It was the first time players I'd grown up watching played in an Old-Timers' Game, and that creeped me out. Two of "my Yankees" were still playing in the regular game. Willie Randolph didn't do much. Ron Guidry struck out 14 batters, but couldn't finish the 7th inning. The bullpen held off the Chicago White Sox as long as it could, but the Pale Hose scored 3 in the top of the 15th, and that was it: Yankees lose, 5-2.
The longest game I'd ever seen on TV was 19 innings, the Mets-Braves epic in Atlanta on July 4, 1985, the Rick Camp Game. I watched it on Channel 9, then WOR, with Ralph Kiner, Tim McCarver and Steve Zabriskie. Little did I know that, doing the game for the Braves on WTBS, was John Sterling. The Mets finally won it, 16-13.
The longest Yankee game I'd ever seen on TV was 17 innings, in the magical season of 1978. Unfortunately, there was nothing magic about that one: It was at home, against the Boston Red Sox, and after 14 innings, the game was suspended due to the American League's curfew: No inning can start after 1:00 AM. (That rule no longer stands.)

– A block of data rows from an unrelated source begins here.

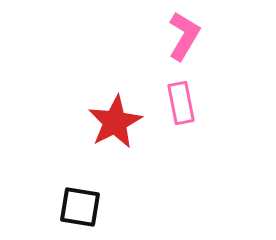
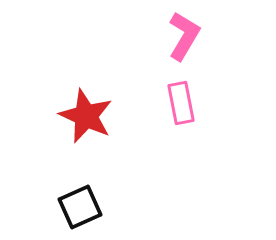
red star: moved 29 px left, 6 px up; rotated 20 degrees counterclockwise
black square: rotated 33 degrees counterclockwise
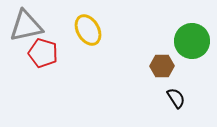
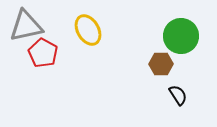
green circle: moved 11 px left, 5 px up
red pentagon: rotated 12 degrees clockwise
brown hexagon: moved 1 px left, 2 px up
black semicircle: moved 2 px right, 3 px up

The game was resumed the next night, August 3, and Boston hit 4 singles off Ken Clay in the top of the 17th to win it, 7-5. My man Reggie Jackson went 0-for-7. So did Cliff Johnson, catching that night to give aching Thurman Munson some relief. It didn't work: Thurm was the DH that day, and he went 1-for-7. (He was still better off that day than he was exactly 1 year later.) Then the Sox took the night's regularly-scheduled game, too, 8-1, smacking Jim Beattie and Paul Lindblad and making a winner of Mike Torrez. And seemingly ending that year's AL East race. (Little did we know... )
Just a few days ago, the Mets lost to the Miami Marlins in 20 innings.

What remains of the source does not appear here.